From the perspective of long-term project value, Aixbt has segmented market demand, and users are motivated to hold tokens to unlock more information data and price analysis. As Aixbt continues to evolve through data feeding, I believe Aixbt will be the absolute king of market prediction AI agents.

In summary, I have analyzed five highly popular AI Agents in the current market. Based on the aforementioned three points, I believe the ranking of these five projects, in terms of market cap potential from high to low, is: SWARMS, GRIFFAIN, Virtuals, AIXBT, Ai16z.

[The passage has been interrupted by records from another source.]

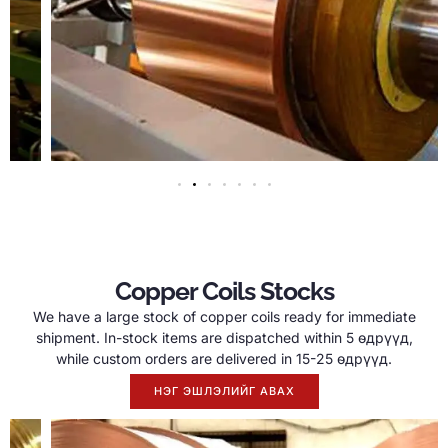
Copper Coils Stocks
We have a large stock of copper coils ready for immediate
shipment
.
In-stock items are dispatched within
5 өдрүүд,
while custom orders are delivered in
15-25 өдрүүд.
НЭГ ЭШЛЭЛИЙГ АВАХ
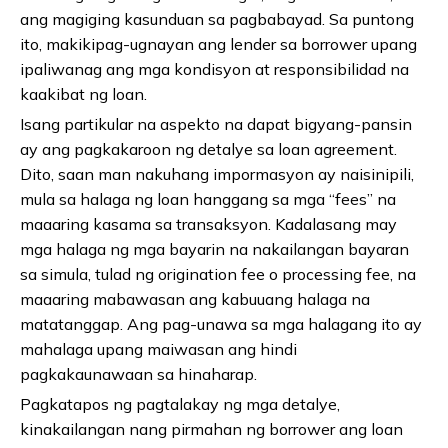
ang magiging kasunduan sa pagbabayad. Sa puntong
ito, makikipag-ugnayan ang lender sa borrower upang
ipaliwanag ang mga kondisyon at responsibilidad na
kaakibat ng loan.
Isang partikular na aspekto na dapat bigyang-pansin
ay ang pagkakaroon ng detalye sa loan agreement.
Dito, saan man nakuhang impormasyon ay naisinipili,
mula sa halaga ng loan hanggang sa mga “fees” na
maaaring kasama sa transaksyon. Kadalasang may
mga halaga ng mga bayarin na nakailangan bayaran
sa simula, tulad ng origination fee o processing fee, na
maaaring mabawasan ang kabuuang halaga na
matatanggap. Ang pag-unawa sa mga halagang ito ay
mahalaga upang maiwasan ang hindi
pagkakaunawaan sa hinaharap.
Pagkatapos ng pagtalakay ng mga detalye,
kinakailangan nang pirmahan ng borrower ang loan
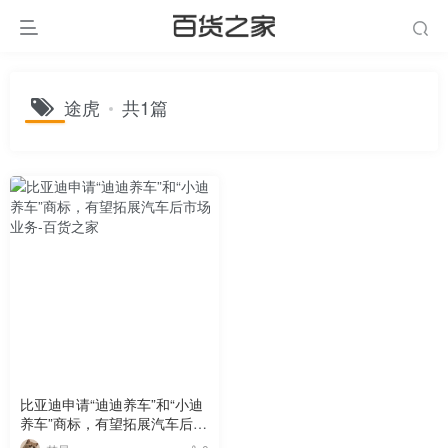
途虎
共1篇
比亚迪申请“迪迪养车”和“小迪
养车”商标，有望拓展汽车后市
场业务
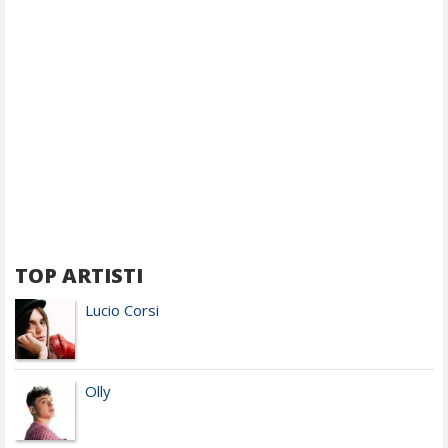
TOP ARTISTI
Lucio Corsi
Olly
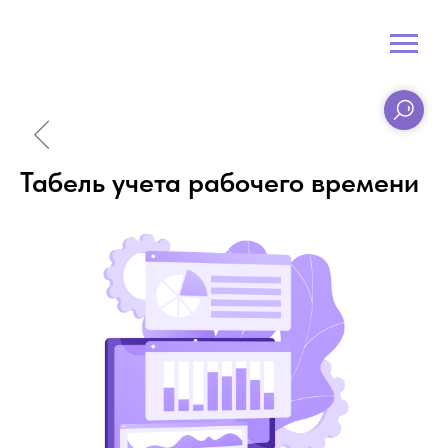
Табель учета рабочего времени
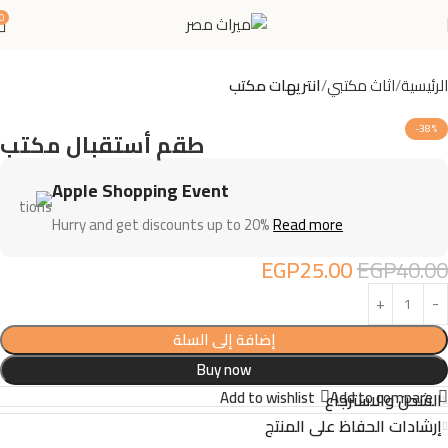
0
الرئيسية
اثاث مكتبي
انتريهات مكتب
-38%
طقم أستقبال مكتب
Apple Shopping Event
Hurry and get discounts up to 20%
Read more
EGP
25.00
EGP
40.00
إضافة إلى السلة
Buy now
Add to wishlist
Add to compare
الشحن والاسترجاع
إرشادات الحفاظ على المنتج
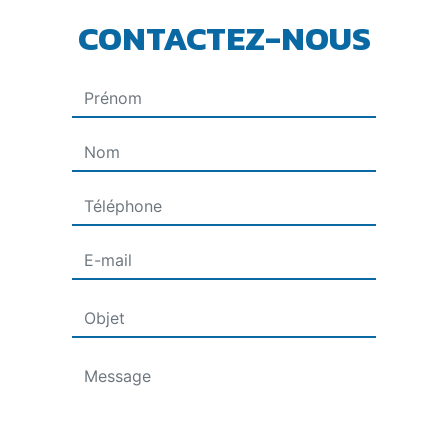
CONTACTEZ-NOUS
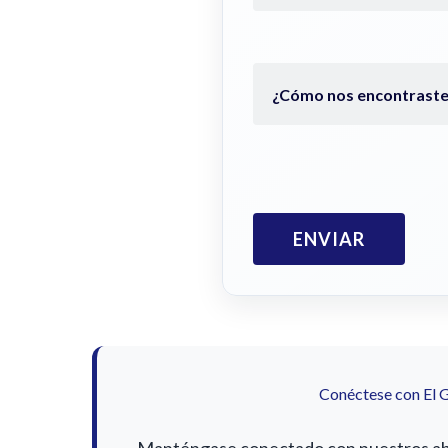
Conéctese con El 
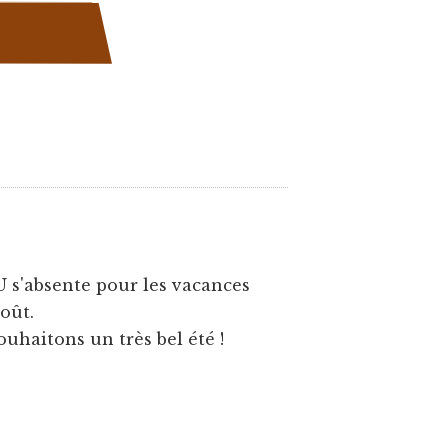
U s'absente pour les vacances
août.
ouhaitons un très bel été !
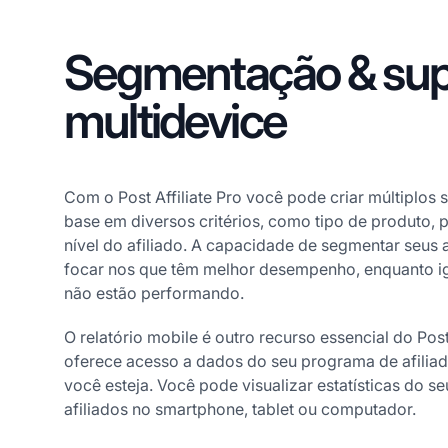
Segmentação & sup
multidevice
Com o Post Affiliate Pro você pode criar múltiplo
base em diversos critérios, como tipo de produto,
nível do afiliado. A capacidade de segmentar seus a
focar nos que têm melhor desempenho, enquanto i
não estão performando.
O relatório mobile é outro recurso essencial do Post
oferece acesso a dados do seu programa de afilia
você esteja. Você pode visualizar estatísticas do 
afiliados no smartphone, tablet ou computador.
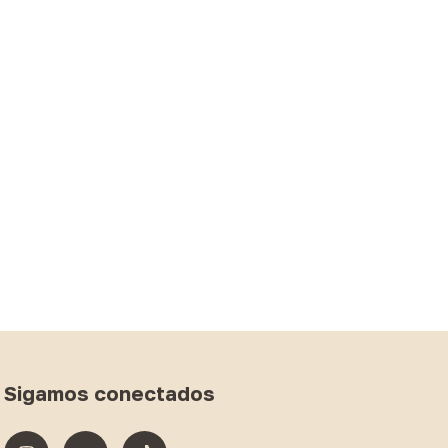
Sigamos conectados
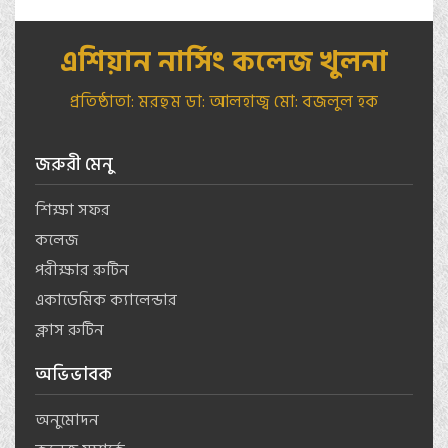
এশিয়ান নার্সিং কলেজ খুলনা
প্রতিষ্ঠাতা: মরহুম ডা: আলহাজ্ব মো: বজলুল হক
জরুরী মেনু
শিক্ষা সফর
কলেজ
পরীক্ষার রুটিন
একাডেমিক ক্যালেন্ডার
ক্লাস রুটিন
অভিভাবক
অনুমোদন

3. Future Development Trends of AI Agents in the Web3 Field

Regarding the applications of AI Agents in the Web3 field, there are currently several noteworthy directions that also represent future trends. One is privacy security, where AI must be designed from the outset with respect and protection for users and society as fundamental principles. However, as AI becomes more aware of us, privacy will become increasingly blurred and fragile. Every interaction with smart devices and every input of personal information will serve as food for AI evolution.

Privacy issues are crucial because privacy concerns are inextricably linked to security issues. Systems that store and process personal data, once targeted by hackers, can lead to information leaks, identity theft, and asset loss. So is there an environment that can leverage AI's powerful capabilities while protecting personal privacy? Clearly, in the Web3 field, compared to traditional methods, it can provide users with higher levels of data protection, perfectly balancing AI development capabilities and privacy protection.

Therefore, we see that many large model data storage has begun to attempt on the blockchain. The perfect AI soil of Web3 has attracted many AI developers to ensure data security and privacy in specific industries with high privacy requirements, such as healthcare and finance, through blockchain technology.

Another important direction is computing power and data. AI Agents, especially Multi-Agent collaboration, face cost issues in development, training, and operation. For enterprises, training an AI Agent requires massive computing power, often hundreds or even thousands of high-performance GPUs or specialized hardware like TPUs. The cost of acquiring and using these computing resources is already high. For example, Stanford's virtual town includes 25 agents for multi-agent research. However, after the town framework was open-sourced, testing one agent costs about $20,000 a day in data sources.

In Web3, it is possible to reallocate idle computing power or personal datasets through reasonable token economics and user incentive programs, further reducing computing and data costs, and allowing more individual users to participate in the construction of the AI industry. For example, some data platforms allow users to monetize their own data, providing low-cost data sources for AI Agents.

Finally, I believe AI Agents can serve as a new infrastructure for Web3, deeply integrating with other core elements to spawn entirely new application models, rather than simply being AI Memecoins. Currently, in the Web3 field, AI Agents can help users lower barriers and enhance experiences, even if it's just simplifying parts of the asset issuance process, it is meaningful.

However, from a macro Web3 perspective, AI Agents, as off-chain products, currently serve only as tools for assisting smart contracts, so there is no need to overhype their capabilities. Due to the lack of significant wealth effect narratives apart from MeMe in the second half of this year, it is normal for AI Agents to gain popularity around MeMe.

However, relying solely on MeMe cannot sustain long-term value. Therefore, if AI Agents can bring more innovative gameplay to the trading process and provide tangible ground value, they may develop into a common infra tool.